#### Dataset extract:
######
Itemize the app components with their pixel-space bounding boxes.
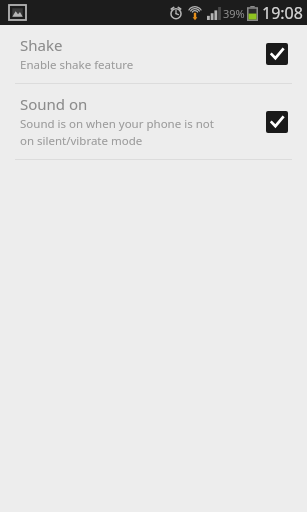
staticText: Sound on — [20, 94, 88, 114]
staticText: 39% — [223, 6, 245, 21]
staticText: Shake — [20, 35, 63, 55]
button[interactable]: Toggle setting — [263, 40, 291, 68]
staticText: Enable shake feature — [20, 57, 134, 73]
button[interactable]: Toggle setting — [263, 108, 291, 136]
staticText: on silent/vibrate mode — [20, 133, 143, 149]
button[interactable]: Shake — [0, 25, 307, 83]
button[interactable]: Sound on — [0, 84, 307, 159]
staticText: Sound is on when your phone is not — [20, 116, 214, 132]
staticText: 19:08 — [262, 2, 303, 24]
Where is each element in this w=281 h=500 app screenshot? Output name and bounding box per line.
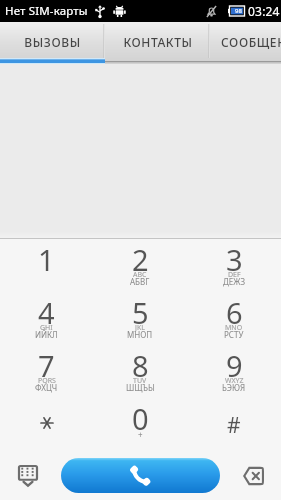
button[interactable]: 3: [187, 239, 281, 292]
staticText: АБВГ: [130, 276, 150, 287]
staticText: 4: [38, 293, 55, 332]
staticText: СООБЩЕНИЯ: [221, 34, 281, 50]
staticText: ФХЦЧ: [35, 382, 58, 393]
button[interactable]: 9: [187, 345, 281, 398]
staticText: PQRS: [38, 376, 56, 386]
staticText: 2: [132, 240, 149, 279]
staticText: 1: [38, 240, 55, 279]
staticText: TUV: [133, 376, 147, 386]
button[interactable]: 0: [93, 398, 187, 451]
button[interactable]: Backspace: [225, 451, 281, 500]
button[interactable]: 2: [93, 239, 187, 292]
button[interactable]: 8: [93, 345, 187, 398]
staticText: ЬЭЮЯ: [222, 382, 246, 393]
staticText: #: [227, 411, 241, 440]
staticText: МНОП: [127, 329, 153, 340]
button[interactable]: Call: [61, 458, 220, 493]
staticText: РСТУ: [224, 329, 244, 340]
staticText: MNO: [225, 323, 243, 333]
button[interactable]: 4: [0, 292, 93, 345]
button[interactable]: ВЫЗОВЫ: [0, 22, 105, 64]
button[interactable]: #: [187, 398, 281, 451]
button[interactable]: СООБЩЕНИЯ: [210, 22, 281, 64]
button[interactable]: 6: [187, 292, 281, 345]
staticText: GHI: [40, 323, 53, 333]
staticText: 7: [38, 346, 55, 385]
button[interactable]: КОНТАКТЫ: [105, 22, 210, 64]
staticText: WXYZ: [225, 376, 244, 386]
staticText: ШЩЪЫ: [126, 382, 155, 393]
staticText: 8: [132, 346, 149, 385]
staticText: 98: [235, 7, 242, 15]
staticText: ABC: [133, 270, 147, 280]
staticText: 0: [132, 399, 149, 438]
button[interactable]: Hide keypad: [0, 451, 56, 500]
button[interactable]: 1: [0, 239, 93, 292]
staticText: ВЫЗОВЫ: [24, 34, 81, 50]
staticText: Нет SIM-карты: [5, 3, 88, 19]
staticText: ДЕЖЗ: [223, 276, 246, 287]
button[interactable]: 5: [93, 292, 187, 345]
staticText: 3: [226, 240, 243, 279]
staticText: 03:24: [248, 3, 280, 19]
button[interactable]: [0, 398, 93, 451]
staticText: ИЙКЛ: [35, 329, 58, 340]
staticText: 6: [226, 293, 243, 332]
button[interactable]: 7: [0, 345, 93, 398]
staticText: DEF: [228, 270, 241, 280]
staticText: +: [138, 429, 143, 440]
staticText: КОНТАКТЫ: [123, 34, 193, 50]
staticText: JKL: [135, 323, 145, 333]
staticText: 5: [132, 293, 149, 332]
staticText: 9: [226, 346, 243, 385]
######
#### Work item:
The response must give every line from the material above that holds the string "Toggle".

#### Exercise output:
button[interactable]: Toggle setting — [263, 40, 291, 68]
button[interactable]: Toggle setting — [263, 108, 291, 136]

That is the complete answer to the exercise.